Garlic Noodle Salad (Print Version)

Cold noodles tossed with garlic oil, soy dressing, and colorful fresh vegetables for a light meal.

# What You'll Need:

→ Noodles

01 - 8.8 oz dried wheat noodles (e.g., lo mein, spaghetti, or soba)

→ Garlic Oil

02 - 3 tbsp neutral oil (grapeseed or vegetable)
03 - 5 large garlic cloves, finely minced
04 - 1 tsp toasted sesame oil

→ Salad Vegetables

05 - 1 cup carrot, julienned
06 - 1 cup red bell pepper, thinly sliced
07 - 1 cup cucumber, deseeded and julienned
08 - 2 spring onions, thinly sliced
09 - 1/2 cup fresh cilantro leaves, roughly chopped

→ Dressing

10 - 3 tbsp soy sauce (low sodium if preferred)
11 - 1 tbsp rice vinegar
12 - 1 tsp honey or maple syrup
13 - 1/2 tsp chili flakes (optional)
14 - Freshly ground black pepper, to taste

→ Garnish

15 - 2 tbsp toasted sesame seeds
16 - Lime wedges (optional)

# How To Make It:

01 - Cook noodles following package instructions.
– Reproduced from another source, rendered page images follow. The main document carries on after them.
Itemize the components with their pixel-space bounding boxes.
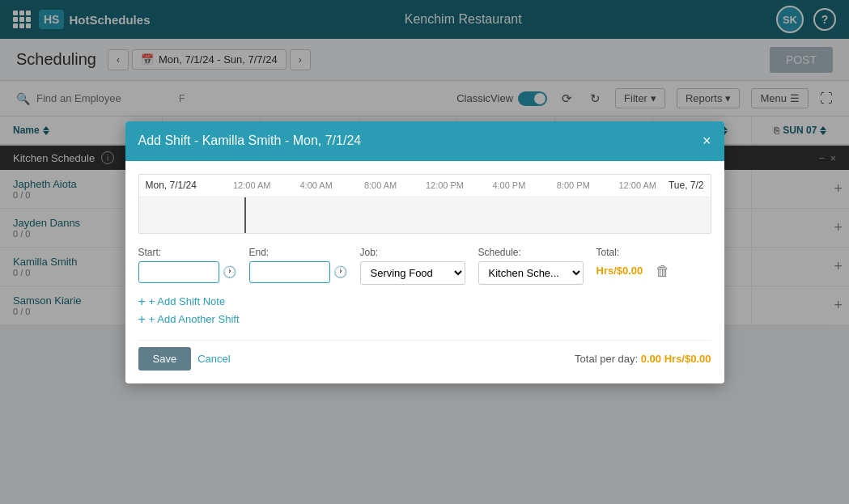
end-clock-icon[interactable]: 🕐 — [333, 265, 347, 278]
time-label-5: 8:00 PM — [541, 180, 605, 190]
modal-title: Add Shift - Kamilla Smith - Mon, 7/1/24 — [138, 133, 362, 148]
modal-close-button[interactable]: × — [703, 133, 711, 150]
end-label: End: — [249, 247, 347, 258]
end-form-group: End: 🕐 — [249, 247, 347, 283]
time-label-6: 12:00 AM — [605, 180, 669, 190]
add-shift-note-label: + Add Shift Note — [149, 295, 225, 307]
add-another-shift-link[interactable]: + + Add Another Shift — [138, 312, 711, 326]
schedule-select[interactable]: Kitchen Sche... All Schedules — [478, 261, 584, 285]
modal-overlay: Add Shift - Kamilla Smith - Mon, 7/1/24 … — [0, 0, 849, 325]
timeline-header: Mon, 7/1/24 Tue, 7/2 12:00 AM 4:00 AM 8:… — [139, 175, 711, 197]
start-label: Start: — [138, 247, 236, 258]
time-label-3: 12:00 PM — [413, 180, 477, 190]
schedule-form-group: Schedule: Kitchen Sche... All Schedules — [478, 247, 584, 285]
end-time-input[interactable] — [249, 261, 330, 283]
plus-icon-shift: + — [138, 312, 146, 326]
timeline-container: Mon, 7/1/24 Tue, 7/2 12:00 AM 4:00 AM 8:… — [138, 174, 711, 234]
start-time-input[interactable] — [138, 261, 219, 283]
modal-header: Add Shift - Kamilla Smith - Mon, 7/1/24 … — [125, 121, 724, 161]
total-value: Hrs/$0.00 — [596, 265, 643, 277]
total-form-group: Total: Hrs/$0.00 — [596, 247, 643, 277]
shift-form-row: Start: 🕐 End: 🕐 Job: — [138, 247, 711, 285]
time-label-4: 4:00 PM — [477, 180, 541, 190]
modal-body: Mon, 7/1/24 Tue, 7/2 12:00 AM 4:00 AM 8:… — [125, 161, 724, 326]
delete-shift-button[interactable]: 🗑 — [656, 263, 670, 280]
start-form-group: Start: 🕐 — [138, 247, 236, 283]
timeline-day1-label: Mon, 7/1/24 — [139, 175, 203, 196]
job-select[interactable]: Serving Food Bartender Host Cashier — [360, 261, 465, 285]
total-label: Total: — [596, 247, 643, 258]
start-clock-icon[interactable]: 🕐 — [223, 265, 236, 278]
job-label: Job: — [360, 247, 465, 258]
time-label-1: 4:00 AM — [284, 180, 348, 190]
job-form-group: Job: Serving Food Bartender Host Cashier — [360, 247, 465, 285]
end-input-group: 🕐 — [249, 261, 347, 283]
time-label-0: 12:00 AM — [220, 180, 284, 190]
plus-icon-note: + — [138, 294, 146, 309]
timeline-bar — [139, 197, 711, 233]
add-shift-note-link[interactable]: + + Add Shift Note — [138, 294, 711, 309]
add-shift-modal: Add Shift - Kamilla Smith - Mon, 7/1/24 … — [125, 121, 724, 326]
add-another-shift-label: + Add Another Shift — [149, 313, 240, 325]
timeline-times-row: 12:00 AM 4:00 AM 8:00 AM 12:00 PM 4:00 P… — [220, 175, 670, 197]
start-input-group: 🕐 — [138, 261, 236, 283]
schedule-label: Schedule: — [478, 247, 584, 258]
time-label-2: 8:00 AM — [348, 180, 412, 190]
action-links: + + Add Shift Note + + Add Another Shift — [138, 294, 711, 326]
timeline-marker — [244, 197, 246, 233]
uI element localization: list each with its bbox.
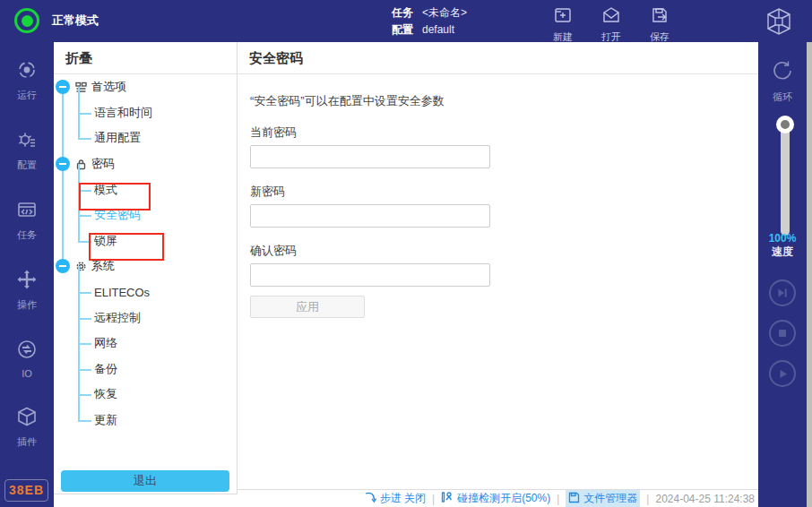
preferences-icon [75,82,87,93]
sidebar-item-plugin[interactable]: 插件 [15,405,39,449]
sidebar-item-label: 运行 [17,89,37,102]
speed-readout: 100% 速度 [758,232,807,259]
sidebar-item-label: 操作 [17,298,37,312]
tree-node-password[interactable]: 密码 [54,151,237,177]
tree-item-elitecos[interactable]: ELITECOs [54,279,237,305]
new-button[interactable]: 新建 [552,4,574,44]
new-file-icon [552,4,574,30]
open-file-icon [600,4,622,30]
tree-item-label: 模式 [94,182,117,198]
new-password-input[interactable] [250,204,490,228]
tree-item-label-selected: 安全密码 [94,207,141,223]
speed-slider-track[interactable] [781,121,790,236]
gear-icon [75,261,87,272]
loop-icon [770,58,795,87]
save-button[interactable]: 保存 [649,4,670,44]
move-arrows-icon [15,268,39,295]
sidebar-item-jog[interactable]: 操作 [15,268,39,312]
step-mode-label: 步进 关闭 [380,491,426,506]
cube-icon [15,405,39,432]
save-icon [649,4,670,30]
tree-item-label: 备份 [94,361,117,377]
tree-item-label: ELITECOs [94,286,150,299]
settings-tree-panel: 折叠 首选项 语言和时间 通用配置 密码 模式 [54,42,238,494]
tree-item-general-config[interactable]: 通用配置 [54,125,237,151]
right-sidebar: 循环 100% 速度 [758,42,807,507]
tree-item-backup[interactable]: 备份 [54,357,237,382]
tree-item-restore[interactable]: 恢复 [54,382,237,408]
open-button[interactable]: 打开 [600,4,622,44]
mode-label: 正常模式 [52,13,99,29]
top-bar: 正常模式 任务<未命名> 配置default 新建 打开 保存 [0,0,812,42]
tree-item-network[interactable]: 网络 [54,331,237,357]
current-password-label: 当前密码 [250,125,758,141]
robot-mode-indicator[interactable]: 正常模式 [14,8,99,33]
code-window-icon [15,198,39,225]
tree-item-remote-control[interactable]: 远程控制 [54,305,237,331]
sidebar-item-io[interactable]: IO [15,338,39,379]
tree-node-preferences[interactable]: 首选项 [54,74,237,100]
tree-item-update[interactable]: 更新 [54,408,237,434]
collapse-node-icon[interactable] [56,80,70,94]
current-password-input[interactable] [250,145,490,168]
page-title: 安全密码 [238,42,758,74]
stop-icon [777,328,788,339]
tree-connector-line [78,87,80,139]
tree-node-label: 密码 [91,156,115,172]
confirm-password-input[interactable] [250,263,490,287]
tree-node-system[interactable]: 系统 [54,254,237,279]
sidebar-item-task[interactable]: 任务 [15,198,39,242]
stop-button[interactable] [769,320,796,347]
collapse-node-icon[interactable] [56,157,70,171]
sidebar-item-config[interactable]: 配置 [15,128,39,172]
tree-item-mode[interactable]: 模式 [54,176,237,202]
step-mode-status[interactable]: 步进 关闭 [364,491,426,506]
step-mode-icon [364,491,376,506]
apply-button[interactable]: 应用 [250,296,365,318]
speed-slider-handle[interactable] [776,116,794,133]
loop-toggle[interactable]: 循环 [758,58,807,104]
config-value: default [422,21,454,39]
tree-item-lock-screen[interactable]: 锁屏 [54,228,237,254]
status-bar: 步进 关闭 | 碰撞检测开启(50%) | 文件管理器 | 2024-04-25… [238,489,758,507]
tree-item-label: 通用配置 [94,130,141,146]
task-label: 任务 [392,4,413,21]
task-config-info: 任务<未命名> 配置default [392,4,467,39]
left-sidebar: 运行 配置 任务 操作 IO 插件 38EB [0,42,54,507]
exit-button[interactable]: 退出 [61,470,229,492]
loop-label: 循环 [773,90,792,104]
tree-item-security-password[interactable]: 安全密码 [54,202,237,228]
security-password-description: “安全密码”可以在配置中设置安全参数 [250,93,758,109]
tree-connector-line [78,164,80,241]
sidebar-item-label: 插件 [17,435,37,449]
separator: | [557,493,559,505]
tree-node-label: 系统 [91,258,115,274]
tree-node-label: 首选项 [91,79,126,95]
task-value: <未命名> [422,4,467,21]
tree-item-label: 恢复 [94,386,117,402]
lock-icon [75,159,87,170]
settings-tree: 首选项 语言和时间 通用配置 密码 模式 安全密码 锁屏 [54,74,237,433]
confirm-password-label: 确认密码 [250,243,758,259]
play-button[interactable] [769,360,796,387]
tree-item-language-time[interactable]: 语言和时间 [54,100,237,126]
tree-connector-line [78,266,80,420]
collision-detection-status[interactable]: 碰撞检测开启(50%) [441,491,550,506]
speed-label: 速度 [758,245,807,259]
file-manager-button[interactable]: 文件管理器 [566,490,640,507]
sidebar-item-label: IO [22,368,32,379]
tree-item-label: 锁屏 [94,233,117,249]
file-manager-label: 文件管理器 [583,491,637,506]
system-timestamp: 2024-04-25 11:24:38 [655,493,755,505]
tree-panel-header[interactable]: 折叠 [54,42,237,74]
tree-item-label: 语言和时间 [94,105,152,121]
gear-list-icon [15,128,39,155]
step-forward-icon [776,287,789,299]
sidebar-item-run[interactable]: 运行 [15,58,39,102]
file-manager-icon [568,492,580,506]
sidebar-item-label: 配置 [17,159,37,172]
collapse-node-icon[interactable] [56,259,70,273]
collision-label: 碰撞检测开启(50%) [457,491,550,506]
brand-logo-icon [764,6,794,40]
step-forward-button[interactable] [769,279,796,306]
Drain and rinse under cold water to stop cooking. Place in a large bowl.
02 - Warm neutral oil in a small saucepan over medium-low heat. Add minced garlic and cook gently until fragrant and golden, about 2–3 minutes. Remove from heat, stir in toasted sesame oil and allow to cool slightly.
03 - Whisk together soy sauce, rice vinegar, honey, chili flakes (if using), and black pepper in a small bowl.
04 - Pour garlic oil and dressing over cooled noodles and toss well to evenly coat.
05 - Add carrots, red bell pepper, cucumber, spring onions, and cilantro. Toss gently to mix all ingredients.
06 - Transfer salad to serving platter or bowls. Sprinkle toasted sesame seeds on top and serve with lime wedges if desired.

# Expert Tips:

01 -
  • It comes together in 30 minutes flat, which means you can have dinner ready while your kitchen stays cool.
  • The garlic oil makes every vegetable taste intentional and special, transforming simple ingredients into something crave-worthy.
  • You can eat it immediately or grab it cold from the fridge the next day, making it a secret weapon for meal prep.
02 -
  • The garlic oil must cool slightly before mixing with the noodles, or it will cook them further and make them soft instead of tender.
  • Don't dress this salad too far in advance if you're serving it warm—the vegetables will wilt and lose their crunch after sitting for more than 20 minutes.
  • If you're making it ahead for the next day, keep the sesame seeds and cilantro separate and add them right before eating so they stay fresh and fragrant.
03 -
  • Toast your own sesame seeds in a dry pan for 2 minutes—they're fresher, more fragrant, and taste noticeably better than store-bought toasted versions.
  • Make the garlic oil the moment you decide you're cooking, so it has time to cool naturally while you prep vegetables, giving you one less thing to rush.